New Federal Law Prohibits Genetic Discrimination in Health Insurance and Benefit Plans

The Genetic Information Nondiscrimination Act (“GINA” or “the Act”) was signed into law
by President Bush on May 21, 2008. GINA arose out of concerns that advances in and
wider use of genetic testing could lead to new forms of discrimination. The Act prohibits
discrimination based upon genetic information by health insurers and employersponsored
health benefit plans. The GINA provisions targeted at insurers and health
plans go into effect for plan years beginning one year after the date of enactment. Prior
to the law’s effective date insurers and group health plans should examine how they
collect genetic information, identify which exemptions may apply to their collection
practices, and analyze whether their current practices comply with the Act’s confidentiality
provisions with respect to any genetic information they currently maintain.
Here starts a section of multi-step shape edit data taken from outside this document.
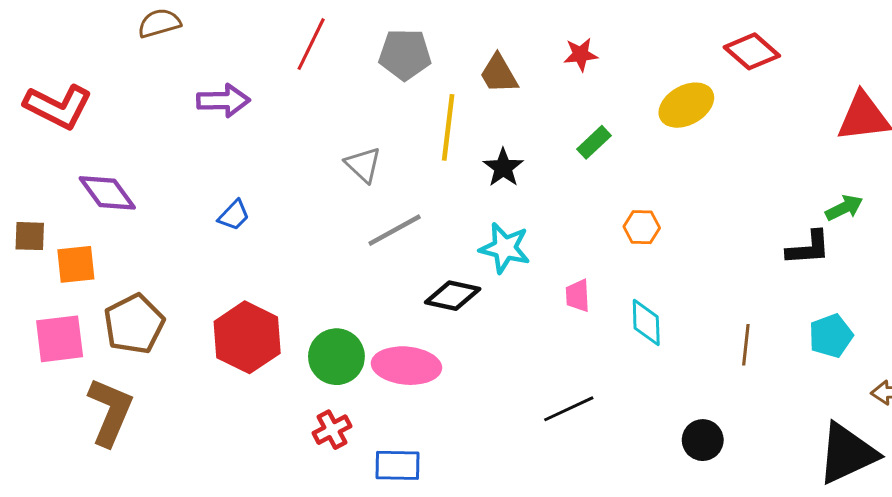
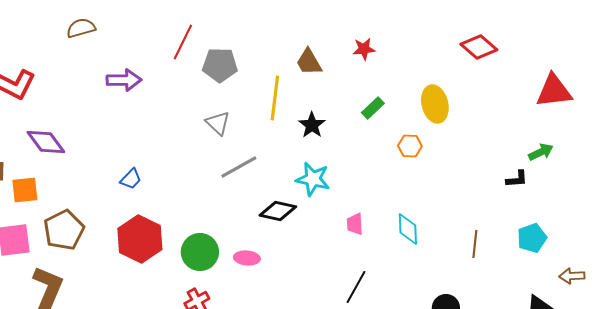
gray pentagon: (405, 54) -> (220, 65), moved
yellow ellipse: (686, 105) -> (435, 104), moved, turned -75
blue trapezoid: (234, 215) -> (131, 179), moved
orange hexagon: (642, 227) -> (410, 146), moved
black L-shape: (808, 248) -> (517, 179), size x0.7
pink trapezoid: (578, 296) -> (355, 224), moved
pink ellipse: (406, 366) -> (247, 258), size x0.6
black line: (569, 409) -> (356, 287), turned -36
GINA amends several other federal laws, including ERISA, the Public Health Safety Act
and the Internal Revenue Code. The purpose of the amendments is to prohibit group
health plans and health insurers from adjusting premium or contribution amounts on the
basis of genetic information. GINA calls for revision of the privacy regulation under HIPAA
to ban the use or disclosure by a group health plan or health insurer of genetic
information for underwriting purposes. The Act also prohibits group health plans and
health insurers from requesting or requiring that an individual or his/her family members
undergo genetic tests. In addition, the bill prohibits group health plans and health insurers
from requesting, requiring or purchasing genetic information for underwriting purposes or
in connection with the enrollment of an individual in the plan.

“Genetic information” is defined broadly in GINA. The term “genetic information” refers to
information about an individual’s genetic tests, genetic tests of the individual’s family
members, and the manifestation of a disease or disorder in family members. “Family
members” include not only the individual’s dependants, but also relatives of up to the
fourth degree. “Genetic information” does not, however, include information about sex or
age. Under very limited circumstances, group health plans may request, but may not
require, a participant or beneficiary to undergo genetic testing.

The penalties for even inadvertent noncompliance with GINA can be substantial. HHS
may impose monetary penalties on the plan sponsor or the insurance issuer of a group
health plan in the event of noncompliance with GINA. Penalties may be avoided if the
failure to comply was due to reasonable cause and not to willful neglect, and if such
failure is corrected within 30 days of the date the plan or insurer first became aware or
should have been aware of the failure. Penalties for inadvertent failures may be waived in
part by HHS to the extent the penalty would be excessive to the company. In addition to
risk of penalties, failure to comply with GINA may allow a plan participant or beneficiary to
seek relief available under ERISA, such as enjoining a violation or other appropriate
equitable relief.

GINA does not preempt other state and federal laws that may provide equal or greater
protection for individuals in the area of genetic information discrimination. Oregon already
has laws that provide protection for genetic information in some instances. The
regulations that will be promulgated by the EEOC and other federal agencies will
hopefully be of assistance in determining additional ways in which health plans and health
insurers must modify their activities to be compliant with GINA. We will provide an update
on GINA when the regulations are issued.